E non vale solo per i senzatetto, ma anche per quelle situazioni in cui persone sconosciute sono riconoscibili per una menomazione, per un difetto fisico o per un’accidentalità temporanea (tipo ubriacature, tradimenti od incidenti).
Li mettiamo dentro le nostre inquadrature e spesso, dopo averli fotografati, in quella condizione che ci sembra “normale”, non le aiutiamo e rimaniamo indifferenti alla loro sofferenza e alla loro diversità.
Molte persone vivono la strada e sono ben disposte ad avviare un dialogo. Noi fotografi, più che trattarli da animali da palcoscenico, dovremmo trattarli come umani, come membri attivi di un sistema che ci è estraneo, ma che dovremmo sforzarci di conoscere ed approfondire.

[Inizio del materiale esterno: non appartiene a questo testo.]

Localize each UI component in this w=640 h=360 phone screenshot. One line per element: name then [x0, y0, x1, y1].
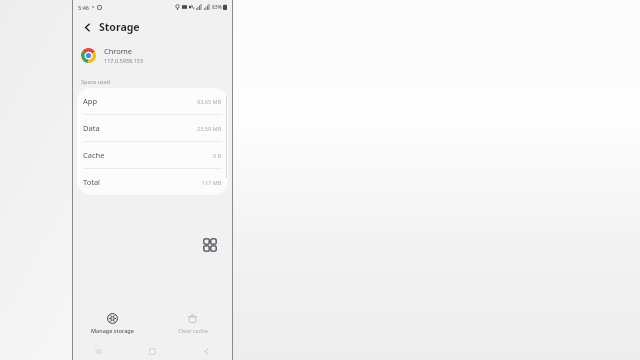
button[interactable]: Clear cache — [152, 304, 233, 342]
button[interactable]: App — [77, 88, 228, 114]
button[interactable]: Data — [77, 115, 228, 141]
staticText: Chrome — [104, 46, 133, 56]
staticText: Data — [83, 123, 100, 133]
button[interactable]: Back — [78, 18, 96, 36]
staticText: 83% — [212, 4, 222, 11]
staticText: 0 B — [213, 152, 222, 159]
button[interactable]: Recents — [72, 342, 125, 360]
staticText: 117 MB — [202, 179, 222, 186]
button[interactable]: Manage storage — [72, 304, 152, 342]
button[interactable]: Chrome — [72, 40, 233, 70]
staticText: Space used — [81, 78, 111, 85]
staticText: 93.65 MB — [197, 98, 222, 105]
staticText: 5:46 — [78, 4, 89, 11]
button[interactable]: Back — [179, 342, 233, 360]
staticText: App — [83, 96, 98, 106]
staticText: Cache — [83, 150, 105, 160]
staticText: Clear cache — [178, 327, 208, 334]
button[interactable]: Total — [77, 169, 228, 195]
staticText: Manage storage — [91, 327, 134, 334]
button[interactable]: Cache — [77, 142, 228, 168]
button[interactable]: Apps grid — [198, 233, 222, 257]
staticText: Storage — [99, 20, 140, 34]
button[interactable]: Home — [125, 342, 179, 360]
staticText: 117.0.5938.153 — [104, 57, 144, 64]
staticText: Total — [83, 177, 101, 187]
staticText: 23.59 MB — [197, 125, 222, 132]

Da questa prima presa di posizione può nascere un progetto, un’idea, che vada oltre la sola pubblicazione online e che possa dar vita ad una sequenza positiva di eventi.
Perché, tolto questo, quanto credi siano interessanti questi momenti e quei soggetti registrati dalla tua fotocamera? Te lo dico io, meno di zero. La sofferenza, l’odio e l’infelicità non pagano quasi mai.
Insomma, come per ogni cosa, sta alla nostra coscienza capire quando una situazione sia favorevole o meno. Scegliere di non scattare, a volte, è più coraggioso di farlo.